While Sayles has had an illustrious career directing films like "Eight Men Out," "Matewan," "The Return Of The Secaucus Seven" and other indie touchstones he's no stranger to writing for others, having penned "The Spiderwick Chronicles" and tapped at one point to write "Jurassic Park IV." But clearly this project is much more in line with his sensibilities and the story of these three women from childhood to stardom holds plenty of drama to go around. And of course, Sayles is no stranger to the music world having made the indie blues drama "Honeydripper" as well as some videos for Bruce Springsteen back in the day (including "Born In The U.S.A.").
Though the studio didn’t find the female writer they’d hoped for, they need to have discovered a talent in Jacobs, as this is an overwhelming project for a feature debut. No film this big has been made about three female rock personalities, so the stakes are high to get it right -- not to mention the logistics of buying all the rights to their music. Maybe this will be the “women can rock” movie that was expected from last year’s banal “The Runaways.” Even though it might be a while before we hear news again, we’re waiting with bated breath to hear casting decisions for these three iconic and lovely women.
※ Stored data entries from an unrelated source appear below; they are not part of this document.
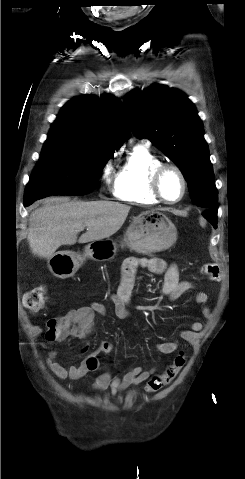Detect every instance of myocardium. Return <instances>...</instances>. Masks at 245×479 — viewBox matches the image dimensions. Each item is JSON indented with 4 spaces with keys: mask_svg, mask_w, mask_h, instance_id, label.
Masks as SVG:
<instances>
[{
    "mask_svg": "<svg viewBox=\"0 0 245 479\" xmlns=\"http://www.w3.org/2000/svg\"><path fill=\"white\" fill-rule=\"evenodd\" d=\"M169 171H173L177 174L180 179L182 191L180 196L176 200H168L163 191H162V180L165 174ZM187 180L183 171L175 164L172 163H162L160 164L152 173L151 176V190L154 195L161 201L167 204H176L179 203L187 193Z\"/></svg>",
    "mask_w": 245,
    "mask_h": 479,
    "instance_id": "obj_1",
    "label": "myocardium"
}]
</instances>
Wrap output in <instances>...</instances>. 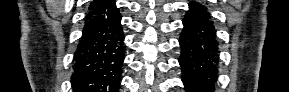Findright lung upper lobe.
Segmentation results:
<instances>
[{
  "instance_id": "right-lung-upper-lobe-1",
  "label": "right lung upper lobe",
  "mask_w": 289,
  "mask_h": 92,
  "mask_svg": "<svg viewBox=\"0 0 289 92\" xmlns=\"http://www.w3.org/2000/svg\"><path fill=\"white\" fill-rule=\"evenodd\" d=\"M106 0H95L91 5L90 8L96 7L98 5H101L105 2Z\"/></svg>"
}]
</instances>
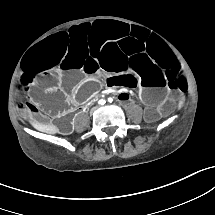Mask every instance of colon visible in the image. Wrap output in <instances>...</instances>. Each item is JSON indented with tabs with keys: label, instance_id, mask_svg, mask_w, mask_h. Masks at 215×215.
Here are the masks:
<instances>
[{
	"label": "colon",
	"instance_id": "obj_1",
	"mask_svg": "<svg viewBox=\"0 0 215 215\" xmlns=\"http://www.w3.org/2000/svg\"><path fill=\"white\" fill-rule=\"evenodd\" d=\"M47 95H51V93H47ZM42 105L40 102L36 103H24L20 102L18 108L27 116H35L39 112V106Z\"/></svg>",
	"mask_w": 215,
	"mask_h": 215
}]
</instances>
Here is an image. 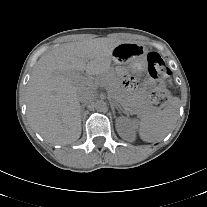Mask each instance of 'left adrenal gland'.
Segmentation results:
<instances>
[{
	"instance_id": "a2214340",
	"label": "left adrenal gland",
	"mask_w": 207,
	"mask_h": 207,
	"mask_svg": "<svg viewBox=\"0 0 207 207\" xmlns=\"http://www.w3.org/2000/svg\"><path fill=\"white\" fill-rule=\"evenodd\" d=\"M111 107H112L113 110H115V109H117L118 111L121 110L120 106L117 103L113 102V101L111 102Z\"/></svg>"
}]
</instances>
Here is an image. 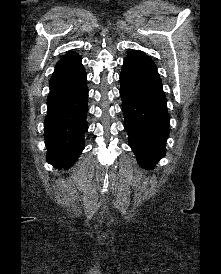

Check out the synopsis of the book that serves as the source material below:
The epic story of three generational icons, this triple biography from author and Glamour senior editor Weller (Dancing at Ciro’s) examines the careers of singer-songwriters Carole King, Joni Mitchell and Carly Simon, whose success reflected, enervated and shaped the feminist movement that grew up with them. After short sketches of their early years, Weller begins in earnest with the 1960s, switching off among the women as their public lives begin. A time of extremes, the 60s found folk music and feminist cultures just beginning to define themselves, while the buttoned-down mainstream was still treating unwed pregnant women, in Mitchell’s terms, like you murdered somebody (thus the big, traditional wedding thrown for King, pregnant by songwriting partner Gerry Goffin, in 1959). Pioneering success in the music business led inevitably to similar roles in women’s movement, but Weller doesn’t overlook the content of their songs and the effect they have on a generation of women facing a lot more choice, but with no one to guide them. Taking readers in-depth through the late 80s, Weller brings the story up to date with a short but satisfying roundup. A must-read for any fan of these artists, this bio will prove an absorbing, eye-opening tour of rock (and American) history for anyone who’s appreciated a female musician in the past thirty years.